The answer must be an exact copy of the entries that follow, with all images removed.

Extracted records
□ □ □ □ □

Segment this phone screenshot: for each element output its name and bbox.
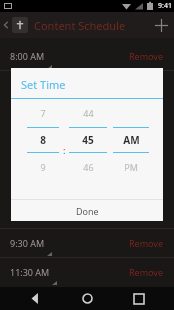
staticText: Done [76,205,99,217]
staticText: Remove [129,266,164,278]
button[interactable]: 8:00 AM [0,42,174,70]
button[interactable]: AM [113,128,149,152]
staticText: AM [123,133,140,147]
button[interactable]: 45 [69,128,107,152]
button[interactable]: 7 [27,99,59,127]
staticText: 9:30 AM [10,237,45,249]
button[interactable]: Recents [122,287,156,310]
staticText: : [63,144,66,156]
staticText: Remove [129,237,164,249]
button[interactable]: 46 [69,153,107,181]
staticText: Set Time [21,77,66,92]
button[interactable]: Done [11,200,163,221]
staticText: 46 [83,161,94,173]
staticText: 8 [40,133,46,147]
button[interactable]: Home [70,287,104,310]
button[interactable]: 44 [69,99,107,127]
staticText: 11:30 AM [10,266,50,278]
staticText: Content Schedule [34,18,126,33]
staticText: 9:41 [158,1,172,11]
button[interactable]: Back [18,287,52,310]
button[interactable]: 9:30 AM [0,229,174,257]
staticText: Remove [129,50,164,62]
button[interactable]: 11:30 AM [0,258,174,286]
staticText: 45 [82,133,94,147]
staticText: 44 [83,107,94,119]
staticText: 9 [40,161,46,173]
staticText: 8:00 AM [10,50,45,62]
button[interactable]: Back [0,12,12,38]
staticText: 7 [40,107,46,119]
button[interactable]: PM [113,153,149,181]
button[interactable]: 8 [27,128,59,152]
staticText: PM [124,161,138,173]
button[interactable]: 9 [27,153,59,181]
button[interactable]: Add [148,12,174,38]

□ □ □ □ □

• **Task result**:
Segment this phone screenshot: for each element output its name and bbox.
staticText: Done [76,205,99,217]
staticText: Remove [129,266,164,278]
button[interactable]: 8:00 AM [0,42,174,70]
button[interactable]: AM [113,128,149,152]
staticText: AM [123,133,140,147]
button[interactable]: 45 [69,128,107,152]
button[interactable]: 7 [27,99,59,127]
staticText: 9:30 AM [10,237,45,249]
button[interactable]: Recents [122,287,156,310]
staticText: : [63,144,66,156]
staticText: Remove [129,237,164,249]
button[interactable]: 46 [69,153,107,181]
staticText: Set Time [21,77,66,92]
button[interactable]: Done [11,200,163,221]
staticText: 46 [83,161,94,173]
staticText: 8 [40,133,46,147]
button[interactable]: Home [70,287,104,310]
button[interactable]: 44 [69,99,107,127]
staticText: 11:30 AM [10,266,50,278]
staticText: Content Schedule [34,18,126,33]
staticText: 9:41 [158,1,172,11]
button[interactable]: Back [18,287,52,310]
button[interactable]: 9:30 AM [0,229,174,257]
staticText: Remove [129,50,164,62]
button[interactable]: 11:30 AM [0,258,174,286]
staticText: 45 [82,133,94,147]
staticText: 44 [83,107,94,119]
staticText: 9 [40,161,46,173]
staticText: 8:00 AM [10,50,45,62]
button[interactable]: Back [0,12,12,38]
staticText: 7 [40,107,46,119]
button[interactable]: PM [113,153,149,181]
button[interactable]: 8 [27,128,59,152]
staticText: PM [124,161,138,173]
button[interactable]: 9 [27,153,59,181]
button[interactable]: Add [148,12,174,38]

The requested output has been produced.